You’ll no doubt have heard of the Battle of Hastings. And we’re sure you’ll also have got wind of the Battle of Britain. However, there is a third battle that many historians deem to be of equal historical significance; the 2nd Battle of Lincoln. How so? Because this particular clash that occurred early in the Thirteenth Century wasn’t just a spat between irritated barons and the king. Far from it. This was French vs English; Barons vs a deceased King John; Feudal Europe vs the future of democracy.
These were troubled and confused times…
The First Barons’ War had erupted in 1216 as a result of King John reneging on his agreement to Magna Carta. Not the noblest of acts, and certainly one that many of the powerful English barons railed against.
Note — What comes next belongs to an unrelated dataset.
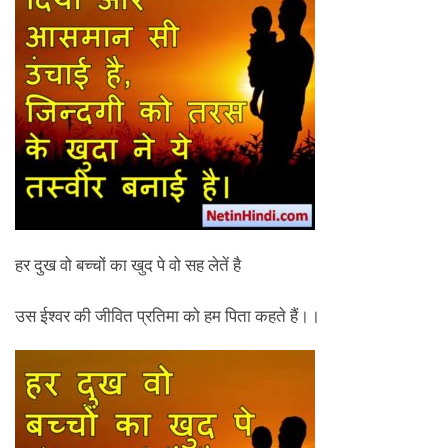
हर दुख वो बच्चों का खुद पे वो सह लेतें है
उस ईश्वर की जीवित प्रतिमा को हम पिता कहते हैं।।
So much so, in fact, that these rebelling barons had turned to the French prince, Louis, and requested he come to England and assert his (tenuous) right to power.
Louis had responded to the call, bringing an invading force across the Channel in May 1216. By October 1216, however, John was dead. He’d suffered an ignominious death from dysentery and left his nine year old son, Henry III, to be king. By the time William Marshal had been named regent, the whole of the east of England was in French hands. Only the castles of Lincoln and Dover were left holding strong.
By 20th May, 1217, however, Lincoln Castle was still under siege. The upper and lower parts of the town had fallen to French control, but the castle itself had continued to resist invasion. William Marshal, the 1st Earl of Pembroke and regent to King Henry III, took up the challenge to defend this loyal stronghold and break the deadlock.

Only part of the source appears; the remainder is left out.